That would carry even fewer people than a Westbury to Reading shuttle. There just aren't lots of potential all day customers at Bedwyn or Pewsey looking for connections at Westbury.
What would be better about it? What are the traffic generators?
At the end of the day, maybe it's best to just restore the hourly Paddington to Bedwyn, as that has run for many years. As I said up-thread, if they have the units to run it in the peak, that implies they ought to be able to find them off-peak.
If they can't do this immediately, fair enough, but that's what they should aspire to.
Current weekday Frome to Paddington direct services are at 06.12 and 09.01 with a single return at 18.08. The 09.01 also runs on Saturdays. These are unchanged in the May timetable.
I imagined the Exeter semi-fasts would call at Frome, but it appears not. Again, given the Exeter semi-fast's prime reason for operating is to link the intermediate towns to London, Reading and Exeter (and beyond), why not call them at Frome?
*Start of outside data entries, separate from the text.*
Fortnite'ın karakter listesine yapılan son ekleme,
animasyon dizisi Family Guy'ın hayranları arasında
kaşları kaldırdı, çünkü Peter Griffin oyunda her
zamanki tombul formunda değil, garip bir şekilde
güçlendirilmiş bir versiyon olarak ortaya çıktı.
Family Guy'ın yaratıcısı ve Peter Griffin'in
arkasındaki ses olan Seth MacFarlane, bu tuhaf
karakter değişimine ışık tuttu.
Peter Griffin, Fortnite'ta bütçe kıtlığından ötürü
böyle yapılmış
They could for instance try and tweak things so that the Plymouth fast overtakes the Exeter semi-fast while it's in the Westbury-Frome area and off the main line, not sure how difficult that would be to do.
09.04 (summer only), 15.04 and 17.04 have always run through to Cornwall since the big Dec 19 change. Plymouth terminators are few and far between.
Ah ok, thanks. I think I probably counted the 15:04 as a 'peak' service in my mind (as on Fridays, certainly, long-distance services start getting busy mid-afternoon), and if the 09:04 was a Plymouth terminator in the winter (Dec 2019 being winter of course) the picture in my head would have been for off-peak odd-hour services to terminate at Plymouth with Cornwall extensions at peak time only.
But in relation to the original discussion on Westbury stops, maybe just bringing back the Paddington-Bedwyn is what they should aspire to, as I said in my last post.